Researchers studied 341 unselected patients who presented with CAP to an emergency department in Switzerland between November 2003 and March 2007. N-terminal pro B-type natriuretic peptide (NT-proBNP), mid-regional pro-atrial natriuretic peptide (MR-proANP) and B-type natriuretic peptide (BNP) were measured in a blinded fashion, and their prognostic value for short-term (i.e., 30-day) and long-term mortality was compared with that of two clinical prediction rules, the Pneumonia Severity Index (PSI) and CURB-65 (Confusion, Urea plasma level, Respiratory rate, Blood pressure, and age older than 65 years). Patients were followed for a median of 942 days. The study results were published early online Dec. 1, 2011 by Chest.
Thirty-eight patients (11%) died in the first 30 days, and one hundred fifty-four patients (45%) died during long-term follow-up. Levels of all three natriuretic peptides measured were higher in patients who died in the short and long term than in survivors (P<0.001 for all comparisons). All three natriuretic peptides had prognostic ability similar to that of the PSI and CURB-65 for both short-term and long-term mortality in receiver-operating characteristic analysis. NT-proBNP was found to be an independent predictor of mortality in multivariable Cox regression analysis. The authors combined PSI values and NT-proBNP levels and found that this combination was able to adequately identify patients at low, medium and high risk for death in the short and long term.

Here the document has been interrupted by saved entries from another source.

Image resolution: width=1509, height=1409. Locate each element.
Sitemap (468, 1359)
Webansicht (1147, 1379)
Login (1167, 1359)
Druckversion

The study was limited by its single-center setting, its exclusion of patients receiving chronic renal replacement therapy, and its inability to determine whether effective treatment can be guided by natriuretic peptide testing, since clinicians did not have access to the test results. However, the authors concluded that natriuretic peptides are good predictors of short- and long-term mortality in CAP patients. “A combined assessment using PSI point values and NT-proBNP levels appears to provide additional risk stratification over a single marker approach,” they wrote.